A blind spot (R_eff = 0.0) is the most dangerous state. It means you made a decision with zero supporting evidence. forgeplan health prominently flags these because they represent unknown risk.

Terminal window
forgeplan score PRD-001 # Show R_eff + evidence breakdown
forgeplan decay # Show evidence decay impact
forgeplan blindspots # Find decisions without evidence
forgeplan health # Full project health dashboard
  • Forgetting structured fields in evidence body. This is the number one mistake. Without verdict, congruence_level, and evidence_type, the parser assigns CL0 and your R_eff drops to near zero.
  • Over-claiming CL3. A benchmark you ran once on your laptop is not CL3. CL3 means the evidence was gathered in the same context where the decision will be applied — same codebase, same environment, same scale.
  • Ignoring “weakens” evidence. If you find evidence that a chosen approach has problems, record it with verdict: weakens. Hiding inconvenient evidence does not make it go away; it just makes your R_eff dishonest.
  • Never refreshing evidence. Benchmarks and test results have shelf lives. Set valid_until to 90-180 days and address stale evidence when forgeplan health flags it.
  • Linking evidence to the wrong artifact. Evidence should be linked to the decision it supports, not to the Epic or to an unrelated PRD. A mislinked evidence pack provides no R_eff benefit.

PROB-034 (v0.17.2) — multi-line HTML comment trap

Section titled “PROB-034 (v0.17.2) — multi-line HTML comment trap”

The default evidence template ships with a multi-line HTML help comment:

<!--
verdict: supports | weakens | refutes
congruence_level: 0 | 1 | 2 | 3 (CL3=same context, CL0=opposed)
-->

Before v0.17.2, extract_field did not track multi-line comment state.
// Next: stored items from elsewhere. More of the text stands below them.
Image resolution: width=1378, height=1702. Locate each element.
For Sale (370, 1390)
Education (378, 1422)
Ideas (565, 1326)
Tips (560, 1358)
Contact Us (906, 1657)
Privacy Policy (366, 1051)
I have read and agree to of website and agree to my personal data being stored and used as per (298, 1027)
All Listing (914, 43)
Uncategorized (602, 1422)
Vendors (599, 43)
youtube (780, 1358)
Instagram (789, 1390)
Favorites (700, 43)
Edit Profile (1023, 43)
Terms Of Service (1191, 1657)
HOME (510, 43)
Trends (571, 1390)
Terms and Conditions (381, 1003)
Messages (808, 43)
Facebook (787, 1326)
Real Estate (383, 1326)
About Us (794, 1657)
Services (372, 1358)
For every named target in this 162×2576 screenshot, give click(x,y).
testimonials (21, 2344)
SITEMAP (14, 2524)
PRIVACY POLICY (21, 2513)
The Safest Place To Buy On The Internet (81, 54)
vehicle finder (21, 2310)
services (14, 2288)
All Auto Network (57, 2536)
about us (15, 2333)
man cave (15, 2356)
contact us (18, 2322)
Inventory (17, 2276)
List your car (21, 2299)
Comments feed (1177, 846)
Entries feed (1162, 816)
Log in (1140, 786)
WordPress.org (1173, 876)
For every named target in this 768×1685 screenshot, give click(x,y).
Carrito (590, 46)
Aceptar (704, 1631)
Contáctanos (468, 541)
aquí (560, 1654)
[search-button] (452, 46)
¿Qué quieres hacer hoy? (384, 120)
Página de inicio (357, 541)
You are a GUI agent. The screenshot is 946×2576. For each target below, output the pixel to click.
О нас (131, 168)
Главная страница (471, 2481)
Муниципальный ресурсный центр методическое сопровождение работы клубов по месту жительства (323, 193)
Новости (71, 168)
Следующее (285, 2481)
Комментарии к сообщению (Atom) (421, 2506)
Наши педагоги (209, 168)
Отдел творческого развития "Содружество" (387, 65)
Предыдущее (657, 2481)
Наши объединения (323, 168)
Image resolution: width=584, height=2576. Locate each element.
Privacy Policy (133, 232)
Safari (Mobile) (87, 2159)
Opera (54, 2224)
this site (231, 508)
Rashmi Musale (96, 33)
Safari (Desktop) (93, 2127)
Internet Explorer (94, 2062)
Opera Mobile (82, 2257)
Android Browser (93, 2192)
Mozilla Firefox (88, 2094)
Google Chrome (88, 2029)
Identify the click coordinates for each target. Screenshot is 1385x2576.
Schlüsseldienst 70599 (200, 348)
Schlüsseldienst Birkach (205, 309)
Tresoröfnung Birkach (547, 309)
The placeholder line congruence_level: 0 | 1 | 2 | 3 (CL3=...) was matched as if it were a real structured field, the non-numeric value failed to parse, explicit_cl became None, and the parser silently defaulted to CL3 (no penalty). This meant every evidence artifact created via the default template since v0.17.0 had its real congruence_level shadowed — R_eff was artificially inflated across the workspace.

v0.17.2 implements a proper multi-line comment state machine that skips all lines between <!-- and -->.

If you have evidence created before v0.17.2, re-run scoring after upgrade:

Terminal window
forgeplan score --all

Old R_eff values may drop — this is correct. The previous values were silently wrong. Any evidence that explicitly set congruence_level in the Structured Fields section will now be honored, and low CL values will properly penalize R_eff.

SourceTier precedence — conservative min() rule

Section titled “SourceTier precedence — conservative min() rule”

When an artifact has both a source_tier tag and an explicit congruence_level in its Structured Fields, the system takes min(tier_cl, explicit_cl) — the more conservative value wins. A tag can never upgrade trust beyond what the structured fields claim.

This protects against CL upgrade attacks via tag manipulation: tagging an artifact source_tier=T1 does not override an explicit congruence_level: 0 in the body. See forgeplan tag — Source Tier and CL mapping for the full tier-to-CL table and examples.